Rounding out the cast is the wonderful Kristen Bell as Tricia, the beautiful married neighbor with whom Bill is having something of an affair. She encourages Bill to start dating again, telling him, “You have a mild amount of celebrity, which is really all a writer can ask for.”

Because Bill is a writer, and comes at life from that perspective, there was a line that really annoyed me. When Rusty heads out to see Kate, Bill tells him, “Drive careful.” A writer would never say that, never use an adjective when an adverb is required. Sadly, the film also gives us that tired sequence of a man trying on various outfits while a woman critiques them.

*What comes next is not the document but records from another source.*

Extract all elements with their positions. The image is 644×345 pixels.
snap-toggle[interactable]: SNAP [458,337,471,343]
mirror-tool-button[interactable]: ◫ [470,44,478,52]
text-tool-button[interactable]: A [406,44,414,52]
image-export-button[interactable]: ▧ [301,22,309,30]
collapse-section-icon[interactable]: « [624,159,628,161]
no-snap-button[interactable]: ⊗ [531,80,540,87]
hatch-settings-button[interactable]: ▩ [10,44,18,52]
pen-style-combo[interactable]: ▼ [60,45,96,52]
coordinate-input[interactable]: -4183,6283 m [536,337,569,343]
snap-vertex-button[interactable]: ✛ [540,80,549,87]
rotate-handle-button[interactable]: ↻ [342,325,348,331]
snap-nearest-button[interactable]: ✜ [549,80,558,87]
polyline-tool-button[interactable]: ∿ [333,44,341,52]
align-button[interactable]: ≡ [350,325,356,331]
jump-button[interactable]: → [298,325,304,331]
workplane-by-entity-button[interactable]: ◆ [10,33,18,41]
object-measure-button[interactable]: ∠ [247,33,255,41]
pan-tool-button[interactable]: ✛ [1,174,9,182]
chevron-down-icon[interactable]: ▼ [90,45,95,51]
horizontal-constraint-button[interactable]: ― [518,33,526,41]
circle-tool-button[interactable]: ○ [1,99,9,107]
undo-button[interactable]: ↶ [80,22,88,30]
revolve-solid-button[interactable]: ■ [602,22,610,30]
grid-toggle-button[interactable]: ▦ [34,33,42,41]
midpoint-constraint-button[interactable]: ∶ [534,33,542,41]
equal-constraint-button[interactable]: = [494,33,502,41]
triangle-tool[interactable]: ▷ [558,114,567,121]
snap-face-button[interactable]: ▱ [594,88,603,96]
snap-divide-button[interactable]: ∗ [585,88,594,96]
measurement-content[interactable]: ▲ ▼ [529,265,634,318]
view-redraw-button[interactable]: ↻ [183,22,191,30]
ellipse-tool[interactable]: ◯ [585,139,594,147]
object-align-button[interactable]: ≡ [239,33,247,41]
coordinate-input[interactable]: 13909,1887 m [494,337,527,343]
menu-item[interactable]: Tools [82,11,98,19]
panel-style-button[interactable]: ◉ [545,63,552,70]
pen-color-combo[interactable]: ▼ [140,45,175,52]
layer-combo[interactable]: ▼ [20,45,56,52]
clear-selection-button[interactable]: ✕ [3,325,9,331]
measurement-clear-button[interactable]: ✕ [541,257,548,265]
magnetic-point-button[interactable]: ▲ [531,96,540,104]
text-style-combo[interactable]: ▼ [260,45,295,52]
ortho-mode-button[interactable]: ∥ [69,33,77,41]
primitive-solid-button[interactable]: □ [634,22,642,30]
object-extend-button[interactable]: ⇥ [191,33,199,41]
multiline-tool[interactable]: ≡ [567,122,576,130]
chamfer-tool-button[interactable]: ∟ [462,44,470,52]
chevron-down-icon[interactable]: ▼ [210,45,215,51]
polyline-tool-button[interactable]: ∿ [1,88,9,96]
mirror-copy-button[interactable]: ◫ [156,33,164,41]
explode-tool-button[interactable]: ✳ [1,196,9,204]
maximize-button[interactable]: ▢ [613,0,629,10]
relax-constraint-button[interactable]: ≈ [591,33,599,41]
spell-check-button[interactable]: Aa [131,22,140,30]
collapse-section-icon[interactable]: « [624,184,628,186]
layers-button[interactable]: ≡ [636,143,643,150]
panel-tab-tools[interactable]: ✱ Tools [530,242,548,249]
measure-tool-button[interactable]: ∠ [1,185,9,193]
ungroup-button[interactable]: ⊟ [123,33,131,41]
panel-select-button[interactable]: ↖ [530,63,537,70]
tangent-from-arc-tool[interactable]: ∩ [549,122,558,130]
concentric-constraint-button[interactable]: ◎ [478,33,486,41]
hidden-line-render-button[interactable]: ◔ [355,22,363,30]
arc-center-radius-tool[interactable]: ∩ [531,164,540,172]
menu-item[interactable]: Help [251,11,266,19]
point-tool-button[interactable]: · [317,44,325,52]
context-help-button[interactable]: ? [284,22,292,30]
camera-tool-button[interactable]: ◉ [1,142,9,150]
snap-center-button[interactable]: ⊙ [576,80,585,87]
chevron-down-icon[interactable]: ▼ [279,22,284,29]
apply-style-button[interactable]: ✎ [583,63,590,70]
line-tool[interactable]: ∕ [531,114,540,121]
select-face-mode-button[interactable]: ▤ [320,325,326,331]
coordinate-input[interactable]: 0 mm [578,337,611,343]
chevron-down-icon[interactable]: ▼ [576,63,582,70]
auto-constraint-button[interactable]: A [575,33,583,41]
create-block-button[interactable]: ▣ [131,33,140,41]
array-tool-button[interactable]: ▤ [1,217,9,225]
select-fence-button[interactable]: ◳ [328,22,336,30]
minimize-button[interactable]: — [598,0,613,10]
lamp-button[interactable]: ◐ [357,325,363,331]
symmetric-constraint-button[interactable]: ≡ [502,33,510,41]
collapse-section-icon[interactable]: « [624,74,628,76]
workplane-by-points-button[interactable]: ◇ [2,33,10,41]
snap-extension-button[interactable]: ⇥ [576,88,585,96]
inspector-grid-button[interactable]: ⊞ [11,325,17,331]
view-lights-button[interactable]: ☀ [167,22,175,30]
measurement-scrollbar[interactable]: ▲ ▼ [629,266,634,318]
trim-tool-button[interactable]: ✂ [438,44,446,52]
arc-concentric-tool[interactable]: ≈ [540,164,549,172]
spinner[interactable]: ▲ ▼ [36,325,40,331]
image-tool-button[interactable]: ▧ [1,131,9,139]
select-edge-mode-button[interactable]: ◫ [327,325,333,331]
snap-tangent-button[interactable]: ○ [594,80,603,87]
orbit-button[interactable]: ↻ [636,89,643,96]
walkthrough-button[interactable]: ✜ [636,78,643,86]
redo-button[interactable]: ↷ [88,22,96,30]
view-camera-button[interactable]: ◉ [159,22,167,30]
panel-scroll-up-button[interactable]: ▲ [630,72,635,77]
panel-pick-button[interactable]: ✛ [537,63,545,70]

There was one other scene that didn’t quite fit. Early on, Rusty punches Kate’s boyfriend after he pushed her to the floor. Then, very late in the film (with like only twenty minutes left), that guy and one of his friends attack Rusty in a convenience store. It’s ridiculous, because it comes months later. Wouldn’t he have attacked him in school like the Monday after the incident? I expected the scene, but not that late in the film. By then, we’ve completely forgotten about that character, and no longer care about him.

The one other element that stood out as odd for me was when Samantha tells Louis her favorite song is “Polythene Pam,” and Louis tells her that’s a good choice. If a girl told me that was her favorite song, I would have to question her extensively about it. I love The Beatles (as does everyone), but “Polythene Pam”?

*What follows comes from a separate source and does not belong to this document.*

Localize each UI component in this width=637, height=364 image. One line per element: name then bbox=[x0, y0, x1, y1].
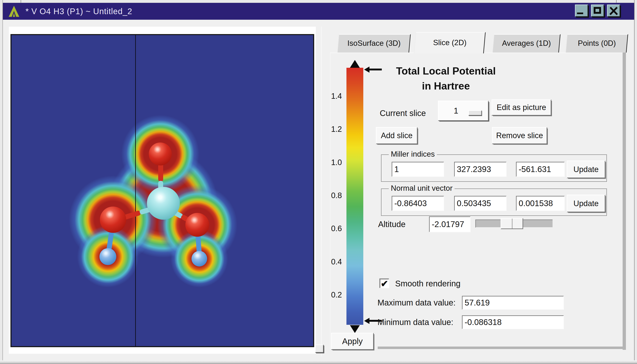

Of course, these are fairly minor points. The film succeeds mainly because of its cast. Jennifer Connelly is always good, always interesting. And there is something so likeable about Greg Kinnear that he can allow himself to be overbearing, even nasty, without any fear of losing the audience. We just can’t help but like the guy.

Stuck In Love was written and directed by Josh Boone. This is his first feature film.

Special Features

The DVD includes a commentary track by writer/director Josh Boone and actor Nat Wolff. This is a really good commentary track. Josh Boone talks about how a lot of the film is autobiographical, that he did have a crush on a girl named Kate who had a drug problem. And the poem that Rusty reads in front of the class is a poem that Josh actually wrote and recited in school. He talks about getting the project off the ground. The film was shot in twenty days for just under five million dollars. He did a rewrite in order to get Jennifer Connelly on board.

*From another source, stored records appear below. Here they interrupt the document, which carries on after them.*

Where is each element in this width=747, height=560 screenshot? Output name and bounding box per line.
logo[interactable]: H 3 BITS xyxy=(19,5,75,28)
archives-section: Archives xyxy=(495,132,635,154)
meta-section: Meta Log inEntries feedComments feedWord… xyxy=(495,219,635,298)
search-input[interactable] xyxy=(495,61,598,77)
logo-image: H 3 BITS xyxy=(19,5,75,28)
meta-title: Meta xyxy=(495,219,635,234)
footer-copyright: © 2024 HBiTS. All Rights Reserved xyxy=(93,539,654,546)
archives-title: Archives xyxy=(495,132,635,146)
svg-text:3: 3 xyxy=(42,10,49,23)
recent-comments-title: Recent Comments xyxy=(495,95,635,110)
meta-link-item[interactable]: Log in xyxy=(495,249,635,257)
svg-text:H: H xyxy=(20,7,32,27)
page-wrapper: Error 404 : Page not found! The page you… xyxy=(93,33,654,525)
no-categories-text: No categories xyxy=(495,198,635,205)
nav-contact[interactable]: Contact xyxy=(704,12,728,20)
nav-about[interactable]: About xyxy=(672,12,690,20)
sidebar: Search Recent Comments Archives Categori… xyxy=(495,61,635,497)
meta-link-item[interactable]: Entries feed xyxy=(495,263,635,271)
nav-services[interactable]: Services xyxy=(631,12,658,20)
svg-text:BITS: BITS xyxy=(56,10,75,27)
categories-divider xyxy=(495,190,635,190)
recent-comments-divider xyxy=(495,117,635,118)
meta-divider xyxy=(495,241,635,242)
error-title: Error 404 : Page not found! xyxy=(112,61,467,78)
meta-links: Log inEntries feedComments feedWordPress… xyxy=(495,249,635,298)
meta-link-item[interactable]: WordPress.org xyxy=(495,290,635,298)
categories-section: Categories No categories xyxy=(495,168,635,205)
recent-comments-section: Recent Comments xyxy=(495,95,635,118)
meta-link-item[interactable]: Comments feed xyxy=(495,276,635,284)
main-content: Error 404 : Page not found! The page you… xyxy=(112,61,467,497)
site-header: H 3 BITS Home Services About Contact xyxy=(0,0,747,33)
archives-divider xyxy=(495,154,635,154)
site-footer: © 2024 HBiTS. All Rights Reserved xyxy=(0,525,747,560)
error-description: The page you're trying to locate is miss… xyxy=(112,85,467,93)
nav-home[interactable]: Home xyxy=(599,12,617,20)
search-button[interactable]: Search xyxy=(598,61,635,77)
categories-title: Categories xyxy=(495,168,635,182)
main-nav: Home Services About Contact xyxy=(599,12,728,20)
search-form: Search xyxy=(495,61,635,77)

The DVD also has “The Making Of Stuck In Love,” featuring interviews with Greg Kinnear, Lily Collins, Nat Wolff, Liana Liberato, Logan Lerman, Josh Boone and producer Judy Cairo. The interviews were conducted on set. Greg Kinnear talks about his character and working with a first-time director. Writer/director Josh Boone talks about how he based some of his script on his parents’ divorce and other elements from his childhood. He says he was raised by strict Christians, and wasn’t allowed to read Stephen King as a kid. (Stephen King’s books play a somewhat significant role in the film.) This special feature is approximately twenty-eight minutes.

Stuck In Love was released on DVD and Blu-ray on October 8, 2013 through Millennium Entertainment.